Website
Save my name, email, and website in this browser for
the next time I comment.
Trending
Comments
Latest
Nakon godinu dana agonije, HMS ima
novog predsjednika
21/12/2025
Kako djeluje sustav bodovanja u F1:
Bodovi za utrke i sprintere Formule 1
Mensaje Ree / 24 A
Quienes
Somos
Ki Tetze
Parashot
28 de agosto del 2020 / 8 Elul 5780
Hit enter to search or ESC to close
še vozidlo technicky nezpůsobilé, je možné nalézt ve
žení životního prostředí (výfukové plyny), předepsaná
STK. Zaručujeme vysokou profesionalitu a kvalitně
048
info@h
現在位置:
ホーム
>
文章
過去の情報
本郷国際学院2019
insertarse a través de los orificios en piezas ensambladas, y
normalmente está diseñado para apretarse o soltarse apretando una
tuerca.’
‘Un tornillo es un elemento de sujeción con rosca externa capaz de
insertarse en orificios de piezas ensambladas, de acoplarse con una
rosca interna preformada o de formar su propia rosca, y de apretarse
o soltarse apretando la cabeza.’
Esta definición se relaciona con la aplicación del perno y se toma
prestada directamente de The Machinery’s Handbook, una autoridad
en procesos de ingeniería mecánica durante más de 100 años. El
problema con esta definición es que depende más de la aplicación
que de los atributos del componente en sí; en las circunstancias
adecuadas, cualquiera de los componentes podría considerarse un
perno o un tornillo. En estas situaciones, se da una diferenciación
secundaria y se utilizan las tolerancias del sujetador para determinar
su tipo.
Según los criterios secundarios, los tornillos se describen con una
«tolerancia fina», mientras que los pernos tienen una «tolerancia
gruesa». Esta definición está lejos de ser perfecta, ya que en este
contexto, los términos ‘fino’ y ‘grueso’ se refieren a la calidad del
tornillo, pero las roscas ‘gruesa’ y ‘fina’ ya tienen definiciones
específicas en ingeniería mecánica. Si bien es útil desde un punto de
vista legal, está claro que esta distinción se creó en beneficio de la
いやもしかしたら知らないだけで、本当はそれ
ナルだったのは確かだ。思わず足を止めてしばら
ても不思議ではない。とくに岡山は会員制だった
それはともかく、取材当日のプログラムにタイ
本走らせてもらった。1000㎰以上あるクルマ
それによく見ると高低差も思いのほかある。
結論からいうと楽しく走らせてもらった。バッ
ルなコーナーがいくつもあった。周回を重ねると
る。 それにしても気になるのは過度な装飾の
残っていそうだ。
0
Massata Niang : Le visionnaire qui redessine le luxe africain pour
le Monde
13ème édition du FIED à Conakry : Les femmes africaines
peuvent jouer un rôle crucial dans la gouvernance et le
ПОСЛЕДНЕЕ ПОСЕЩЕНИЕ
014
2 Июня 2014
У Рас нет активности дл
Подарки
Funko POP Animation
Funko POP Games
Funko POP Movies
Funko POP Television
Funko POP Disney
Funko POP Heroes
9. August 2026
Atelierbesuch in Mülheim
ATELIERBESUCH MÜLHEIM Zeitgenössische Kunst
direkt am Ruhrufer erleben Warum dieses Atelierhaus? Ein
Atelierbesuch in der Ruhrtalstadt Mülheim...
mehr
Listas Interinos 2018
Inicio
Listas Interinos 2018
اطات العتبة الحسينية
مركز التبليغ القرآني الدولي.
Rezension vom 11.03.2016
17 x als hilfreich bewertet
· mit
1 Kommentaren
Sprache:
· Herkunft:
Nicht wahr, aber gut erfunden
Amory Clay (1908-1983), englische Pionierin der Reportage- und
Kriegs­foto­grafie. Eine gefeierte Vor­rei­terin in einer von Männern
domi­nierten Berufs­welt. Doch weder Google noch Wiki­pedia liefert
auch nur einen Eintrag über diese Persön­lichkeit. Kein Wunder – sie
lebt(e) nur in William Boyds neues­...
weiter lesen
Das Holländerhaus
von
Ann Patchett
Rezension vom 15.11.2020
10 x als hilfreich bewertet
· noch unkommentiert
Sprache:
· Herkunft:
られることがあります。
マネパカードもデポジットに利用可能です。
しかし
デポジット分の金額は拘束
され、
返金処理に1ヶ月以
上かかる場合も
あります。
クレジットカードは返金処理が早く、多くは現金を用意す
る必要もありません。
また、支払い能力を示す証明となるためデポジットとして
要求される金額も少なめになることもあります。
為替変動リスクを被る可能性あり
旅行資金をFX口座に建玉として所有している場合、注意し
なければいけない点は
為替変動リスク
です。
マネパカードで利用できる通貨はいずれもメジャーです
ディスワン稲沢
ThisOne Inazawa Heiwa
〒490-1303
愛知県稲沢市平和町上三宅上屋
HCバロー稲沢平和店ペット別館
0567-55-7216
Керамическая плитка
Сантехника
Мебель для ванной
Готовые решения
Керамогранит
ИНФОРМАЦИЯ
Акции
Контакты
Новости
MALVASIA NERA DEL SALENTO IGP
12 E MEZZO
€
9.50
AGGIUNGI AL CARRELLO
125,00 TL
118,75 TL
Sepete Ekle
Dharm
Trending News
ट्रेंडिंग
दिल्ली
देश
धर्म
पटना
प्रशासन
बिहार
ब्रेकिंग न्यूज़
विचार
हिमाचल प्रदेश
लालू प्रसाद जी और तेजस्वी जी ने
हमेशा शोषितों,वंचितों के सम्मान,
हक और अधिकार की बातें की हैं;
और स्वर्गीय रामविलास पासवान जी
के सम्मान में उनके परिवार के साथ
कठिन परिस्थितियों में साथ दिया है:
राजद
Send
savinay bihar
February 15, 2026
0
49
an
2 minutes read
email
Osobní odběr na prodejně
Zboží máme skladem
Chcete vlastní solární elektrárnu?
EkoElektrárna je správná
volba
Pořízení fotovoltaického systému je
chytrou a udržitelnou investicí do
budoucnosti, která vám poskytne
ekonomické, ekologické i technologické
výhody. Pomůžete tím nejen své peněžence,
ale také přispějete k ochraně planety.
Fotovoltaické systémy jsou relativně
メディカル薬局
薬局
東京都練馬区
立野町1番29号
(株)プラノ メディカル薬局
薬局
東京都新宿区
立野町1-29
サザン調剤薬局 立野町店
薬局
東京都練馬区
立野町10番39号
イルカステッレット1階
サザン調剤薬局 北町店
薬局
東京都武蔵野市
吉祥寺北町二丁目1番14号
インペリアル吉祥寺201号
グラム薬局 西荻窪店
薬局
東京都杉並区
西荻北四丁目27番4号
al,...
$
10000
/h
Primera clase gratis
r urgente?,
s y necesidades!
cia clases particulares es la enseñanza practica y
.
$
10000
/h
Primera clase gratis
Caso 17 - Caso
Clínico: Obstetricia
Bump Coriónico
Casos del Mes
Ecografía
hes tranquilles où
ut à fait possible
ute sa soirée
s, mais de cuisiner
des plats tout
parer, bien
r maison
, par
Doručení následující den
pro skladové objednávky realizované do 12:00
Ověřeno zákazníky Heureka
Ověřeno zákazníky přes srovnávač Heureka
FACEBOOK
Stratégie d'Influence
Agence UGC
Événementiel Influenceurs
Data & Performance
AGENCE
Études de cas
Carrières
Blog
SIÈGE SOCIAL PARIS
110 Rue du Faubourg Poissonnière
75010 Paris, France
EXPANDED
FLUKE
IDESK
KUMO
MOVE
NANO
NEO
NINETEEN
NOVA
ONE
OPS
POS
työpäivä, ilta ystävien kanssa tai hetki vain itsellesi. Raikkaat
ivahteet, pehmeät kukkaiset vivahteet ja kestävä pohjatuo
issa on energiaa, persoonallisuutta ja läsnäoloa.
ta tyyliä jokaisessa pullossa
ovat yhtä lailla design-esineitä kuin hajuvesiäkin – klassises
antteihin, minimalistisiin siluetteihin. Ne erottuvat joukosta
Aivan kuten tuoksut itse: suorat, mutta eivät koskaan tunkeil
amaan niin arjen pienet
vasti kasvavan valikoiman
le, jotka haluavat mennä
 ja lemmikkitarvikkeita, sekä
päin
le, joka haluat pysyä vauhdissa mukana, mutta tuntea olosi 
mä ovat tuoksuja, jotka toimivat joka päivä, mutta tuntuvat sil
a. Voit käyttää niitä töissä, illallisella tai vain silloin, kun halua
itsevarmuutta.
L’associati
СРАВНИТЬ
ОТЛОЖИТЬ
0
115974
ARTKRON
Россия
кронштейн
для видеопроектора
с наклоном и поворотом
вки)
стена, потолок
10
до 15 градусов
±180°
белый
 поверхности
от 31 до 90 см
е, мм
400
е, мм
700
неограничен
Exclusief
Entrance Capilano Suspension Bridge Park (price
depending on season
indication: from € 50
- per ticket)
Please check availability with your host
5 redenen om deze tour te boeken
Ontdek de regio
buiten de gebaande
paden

Exercise brief
Return exactly, please, the lines of the material from the first one down to and including the line where "Hit enter to search or ESC to close" appears.

Finished exercise
Website
Save my name, email, and website in this browser for
the next time I comment.
Trending
Comments
Latest
Nakon godinu dana agonije, HMS ima
novog predsjednika
21/12/2025
Kako djeluje sustav bodovanja u F1:
Bodovi za utrke i sprintere Formule 1
Mensaje Ree / 24 A
Quienes
Somos
Ki Tetze
Parashot
28 de agosto del 2020 / 8 Elul 5780
Hit enter to search or ESC to close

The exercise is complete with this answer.